I guess this is all a lengthy way of saying that I still have a long ways to go to find a happy balance of frugality and healthy expectations of myself. Tim has quite wisely insisted that I get my hiney into therapy stat.
While starting over with a new therapist fills me with dread, I do function better with an outside perspective being forced on me once or twice a week. Otherwise, I get lost in my own unhealthy ideals, which isn’t good for me, Tim or our marriage.
In the meantime, I think I’m just going to have to slowly submerge myself back into frugality. A toe in the water, then a foot and so on. I’ve never been good at plunging into hot tubs, and a quick immersion in frugality can be far more scalding.
My first effort is to get back into coupons — mildly. No more trying to get free stuff for the sake of free stuff. And no more clipping all coupons out immediately. Instead, I’m going to use Coupon Mom’s method of coupon organization.
In this system, you mark the date on each of the coupon circulars you get. Then, you just refer to the handy dandy list of grocery and drug store specials compiled on her site. Each one lets you know if there was a coupon and when it ran. That way, you only cut out the pertinent ones. Saving sanity in boatloads, if I had to guess. Even my mom, the coupon queen, has converted to this method and has declared it quite useful/time saving.
The only main problem I see is that the only grocery store covered is Fry’s. But I’m pretty sure the Arizona Safeways run similar deals to the ones in Washington, so I’ll attempt to crib from those.

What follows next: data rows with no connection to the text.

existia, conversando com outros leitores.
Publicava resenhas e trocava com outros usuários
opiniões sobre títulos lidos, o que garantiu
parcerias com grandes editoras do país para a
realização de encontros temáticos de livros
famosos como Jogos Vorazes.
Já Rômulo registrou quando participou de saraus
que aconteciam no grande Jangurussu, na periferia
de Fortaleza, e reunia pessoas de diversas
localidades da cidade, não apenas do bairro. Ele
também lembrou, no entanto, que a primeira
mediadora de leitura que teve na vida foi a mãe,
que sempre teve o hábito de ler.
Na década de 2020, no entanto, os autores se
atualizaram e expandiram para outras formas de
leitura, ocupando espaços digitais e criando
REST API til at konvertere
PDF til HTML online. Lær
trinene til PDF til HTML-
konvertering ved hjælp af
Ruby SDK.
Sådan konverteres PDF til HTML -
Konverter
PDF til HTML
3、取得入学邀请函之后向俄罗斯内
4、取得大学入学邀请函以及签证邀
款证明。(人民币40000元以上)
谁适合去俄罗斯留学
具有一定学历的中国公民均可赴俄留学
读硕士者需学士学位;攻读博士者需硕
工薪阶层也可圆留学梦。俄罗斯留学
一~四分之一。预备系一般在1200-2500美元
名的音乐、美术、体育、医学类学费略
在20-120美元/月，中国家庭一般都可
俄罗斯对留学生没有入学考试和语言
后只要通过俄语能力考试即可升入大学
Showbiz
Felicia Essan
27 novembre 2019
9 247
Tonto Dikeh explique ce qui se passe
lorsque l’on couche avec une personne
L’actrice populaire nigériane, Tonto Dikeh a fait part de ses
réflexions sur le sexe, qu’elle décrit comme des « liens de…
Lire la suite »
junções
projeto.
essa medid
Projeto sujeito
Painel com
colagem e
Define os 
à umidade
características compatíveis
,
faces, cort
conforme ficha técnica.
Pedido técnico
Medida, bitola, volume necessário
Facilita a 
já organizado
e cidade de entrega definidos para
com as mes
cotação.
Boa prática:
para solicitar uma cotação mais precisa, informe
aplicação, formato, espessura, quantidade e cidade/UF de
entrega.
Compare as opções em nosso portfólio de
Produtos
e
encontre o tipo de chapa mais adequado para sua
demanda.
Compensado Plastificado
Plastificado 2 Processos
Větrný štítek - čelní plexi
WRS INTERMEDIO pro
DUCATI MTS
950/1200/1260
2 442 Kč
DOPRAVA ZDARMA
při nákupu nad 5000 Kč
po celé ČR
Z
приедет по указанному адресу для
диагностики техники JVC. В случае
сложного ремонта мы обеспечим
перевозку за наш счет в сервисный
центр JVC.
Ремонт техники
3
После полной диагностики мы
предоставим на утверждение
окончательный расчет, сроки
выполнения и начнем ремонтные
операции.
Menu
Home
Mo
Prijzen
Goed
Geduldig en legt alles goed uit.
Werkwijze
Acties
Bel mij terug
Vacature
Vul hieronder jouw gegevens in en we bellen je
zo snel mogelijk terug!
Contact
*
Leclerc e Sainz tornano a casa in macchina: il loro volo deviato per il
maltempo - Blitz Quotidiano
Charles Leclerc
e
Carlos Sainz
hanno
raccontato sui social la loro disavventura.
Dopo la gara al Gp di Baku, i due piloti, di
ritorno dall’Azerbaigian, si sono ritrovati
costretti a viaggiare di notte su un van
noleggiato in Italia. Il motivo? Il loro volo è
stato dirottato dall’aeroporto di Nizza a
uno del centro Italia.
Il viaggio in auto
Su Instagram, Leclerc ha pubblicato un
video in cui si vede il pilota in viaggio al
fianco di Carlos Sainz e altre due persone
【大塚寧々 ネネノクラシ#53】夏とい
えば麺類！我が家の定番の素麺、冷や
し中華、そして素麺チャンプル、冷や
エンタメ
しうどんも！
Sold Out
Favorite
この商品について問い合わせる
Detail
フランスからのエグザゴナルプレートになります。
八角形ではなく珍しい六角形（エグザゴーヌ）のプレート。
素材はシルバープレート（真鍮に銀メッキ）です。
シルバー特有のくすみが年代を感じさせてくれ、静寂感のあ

Under the category of “finding middle ground,” though, I am going to make sure Tim and I go somewhere fun and/or nice for my birthday this Thursday. I got the name of a good water park. (We haven’t visited one since we got down here 11 months ago. And I love the things.) And it just so happens to be a place that also has miniature golf and an arcade. (C’mon, you guys knew I was a geek.)
Overall, it should be quite a good time. But I’m still using an Entertainment Book coupon for a buy-one-get-one round of miniature golf. It’s all about balance, right?